Anak tetap membutuhkan pemeliharaan, pendidikan, dan nafkah yang layak untuk menjamin masa depannya.
Ironisnya, dalam praktik sosial dan bahkan dalam praktik hukum, hak nafkah anak pasca-perceraian seringkali tidak terpenuhi secara memadai. Banyak ayah yang menghindari tanggung jawab nafkah setelah perceraian terjadi.
Dalam beberapa kasus, kewajiban tersebut hanya tertulis dalam putusan pengadilan tetapi tidak benar-benar dilaksanakan.
Fenomena ini menunjukkan adanya kesenjangan antara norma hukum dan realitas sosial. Hukum telah menetapkan kewajiban yang jelas mengenai pemeliharaan anak, namun implementasinya sering kali menghadapi berbagai hambatan.
Ketika kewajiban nafkah tidak dijalankan, yang menanggung dampak paling besar bukanlah mantan pasangan, melainkan anak yang tidak memiliki pilihan atas konflik orang tuanya.
Di titik inilah perceraian akibat KDRT menghadirkan dilema hukum dan sosial yang kompleks. Hukum berupaya melindungi korban kekerasan dengan membuka jalan perceraian, tetapi pada saat yang sama harus memastikan bahwa kepentingan anak tetap terlindungi.
Tanpa mekanisme yang efektif untuk menjamin pemenuhan nafkah anak, perceraian yang seharusnya menjadi jalan keluar dari kekerasan justru berpotensi menciptakan bentuk ketidakadilan baru.
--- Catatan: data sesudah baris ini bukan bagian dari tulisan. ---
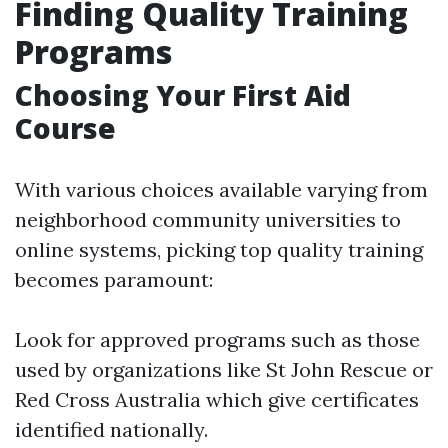
Finding Quality Training
Programs
Choosing Your First Aid
Course
With various choices available varying from
neighborhood community universities to
online systems, picking top quality training
becomes paramount:
Look for approved programs such as those
used by organizations like St John Rescue or
Red Cross Australia which give certificates
identified nationally.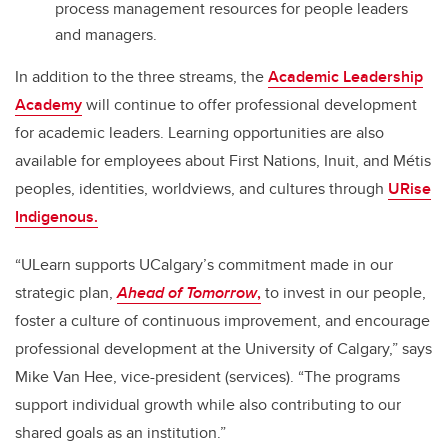
process management resources for people leaders
and managers.
In addition to the three streams, the
Academic Leadership
Academy
will continue to offer professional development
for academic leaders. Learning opportunities are also
available for employees about First Nations, Inuit, and Métis
peoples, identities, worldviews, and cultures through
URise
Indigenous.
“ULearn supports UCalgary’s commitment made in our
strategic plan,
Ahead of Tomorrow
,
to invest in our people,
foster a culture of continuous improvement, and encourage
professional development at the University of Calgary,” says
Mike Van Hee, vice-president (services). “The programs
support individual growth while also contributing to our
shared goals as an institution.”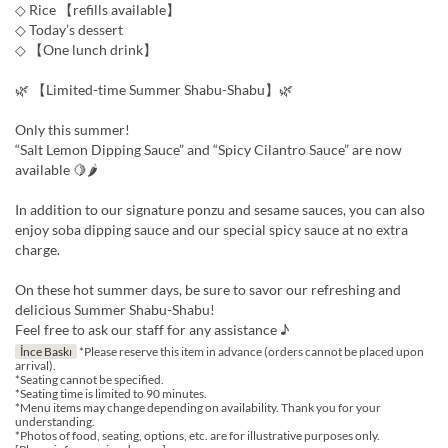
◇ Rice 【refills available】
◇ Today’s dessert
◇ 【One lunch drink】
🌿 【Limited-time Summer Shabu-Shabu】🌿
Only this summer!
“Salt Lemon Dipping Sauce” and “Spicy Cilantro Sauce” are now
available 🍋🌶
In addition to our signature ponzu and sesame sauces, you can also
enjoy soba dipping sauce and our special spicy sauce at no extra
charge.
On these hot summer days, be sure to savor our refreshing and
delicious Summer Shabu-Shabu!
Feel free to ask our staff for any assistance ♪
İnce Baskı
*Please reserve this item in advance (orders cannot be placed upon
arrival).
*Seating cannot be specified.
*Seating time is limited to 90 minutes.
*Menu items may change depending on availability. Thank you for your
understanding.
*Photos of food, seating, options, etc. are for illustrative purposes only.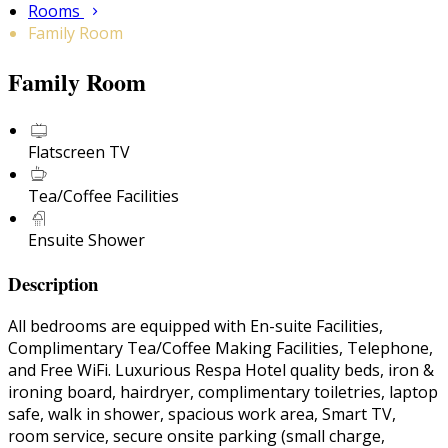
Rooms
Family Room
Family Room
Flatscreen TV
Tea/Coffee Facilities
Ensuite Shower
Description
All bedrooms are equipped with En-suite Facilities,
Complimentary Tea/Coffee Making Facilities, Telephone,
and Free WiFi. Luxurious Respa Hotel quality beds, iron &
ironing board, hairdryer, complimentary toiletries, laptop
safe, walk in shower, spacious work area, Smart TV,
room service, secure onsite parking (small charge,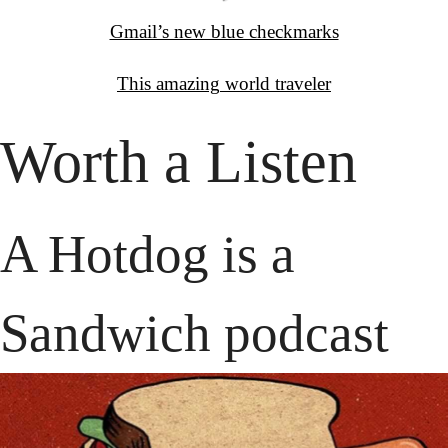
Gmail’s new blue checkmarks
This amazing
 world traveler
Worth a Listen
A Hotdog is a 
Sandwich podcast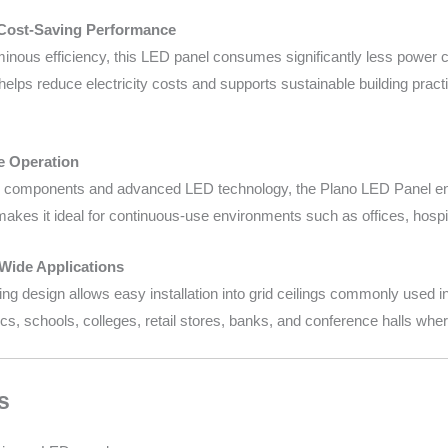
 Cost-Saving Performance
inous efficiency, this LED panel consumes significantly less power co
elps reduce electricity costs and supports sustainable building pract
le Operation
ity components and advanced LED technology, the Plano LED Panel ensu
akes it ideal for continuous-use environments such as offices, hospit
 Wide Applications
 design allows easy installation into grid ceilings commonly used in c
nics, schools, colleges, retail stores, banks, and conference halls where
s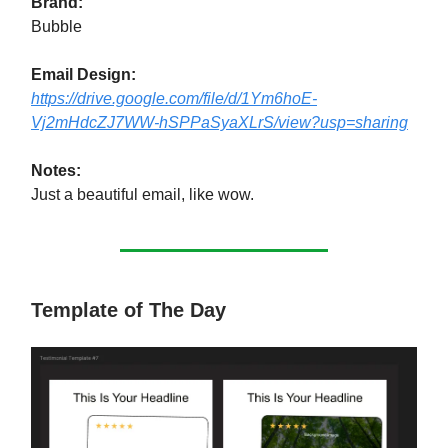
Brand:
Bubble
Email Design:
https://drive.google.com/file/d/1Ym6hoE-
Vj2mHdcZJ7WW-hSPPaSyaXLrS/view?usp=sharing
Notes:
Just a beautiful email, like wow.
Template of The Day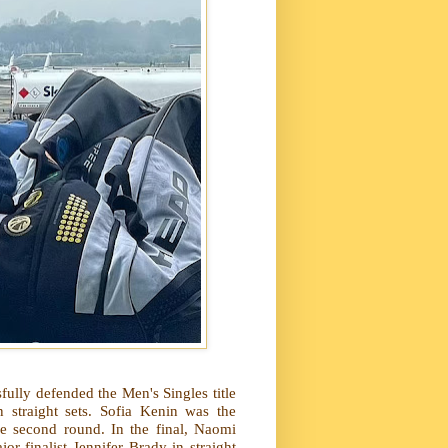
ully defended the Men's Singles title
 straight sets. Sofia Kenin was the
e second round. In the final, Naomi
or finalist Jennifer Brady in straight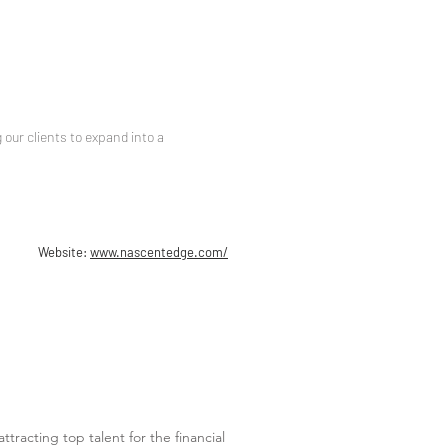
our clients to expand into a
Website:
www.nascentedge.com/
ttracting top talent for the financial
Perceraian karena KDRT dalam Perspektif Hukum
Dalam sistem hukum Indonesia, perceraian tidak dapat dilakukan secara sembarangan. Ia harus didasarkan pada alasan yang sah sebagaimana diatur dalam peraturan perundang-undangan.
Salah satu alasan yang diakui adalah adanya kekerasan atau perlakuan yang membahayakan salah satu pihak dalam rumah tangga.
Undang-Undang Nomor 1 Tahun 1974 tentang Perkawinan menyatakan bahwa perceraian hanya dapat dilakukan apabila terdapat alasan yang cukup bahwa antara suami dan istri tidak akan dapat hidup rukun sebagai suami istri.
Ketentuan ini kemudian dipertegas dalam peraturan pelaksanaannya yang menyebutkan bahwa kekejaman atau penganiayaan berat dapat menjadi dasar perceraian.
Dalam konteks hukum Islam yang menjadi rujukan bagi peradilan agama, perceraian juga dimungkinkan ketika hubungan perkawinan tidak lagi mampu menghadirkan kemaslahatan.
Prinsip dasar perkawinan dalam Islam adalah menciptakan keluarga yang sakinah, mawaddah, dan rahmah. Ketika kekerasan justru menjadi bagian dari relasi tersebut, maka tujuan perkawinan telah gagal tercapai.
Kekerasan dalam rumah tangga sendiri secara tegas diatur dalam Undang-Undang Nomor 23 Tahun 2004 tentang Penghapusan Kekerasan dalam Rumah Tangga.
Undang-undang ini menegaskan bahwa kekerasan tidak hanya berbentuk kekerasan fisik, tetapi juga dapat berupa kekerasan psikis, seksual, maupun penelantaran rumah tangga. Dengan demikian, tekanan ekonomi atau pengabaian tanggung jawab nafkah juga dapat dipandang sebagai bentuk kekerasan dalam rumah tangga.
Dari perspektif teori hukum, pengakuan terhadap KDRT sebagai alasan perceraian mencerminkan perkembangan paradigma hukum keluarga yang semakin menempatkan martabat individu sebagai nilai utama.
Lawrence M. Friedman menyatakan bahwa hukum tidak hanya berfungsi sebagai sistem aturan, tetapi juga sebagai refleksi nilai sosial yang berkembang dalam masyarakat (Friedman, 1975).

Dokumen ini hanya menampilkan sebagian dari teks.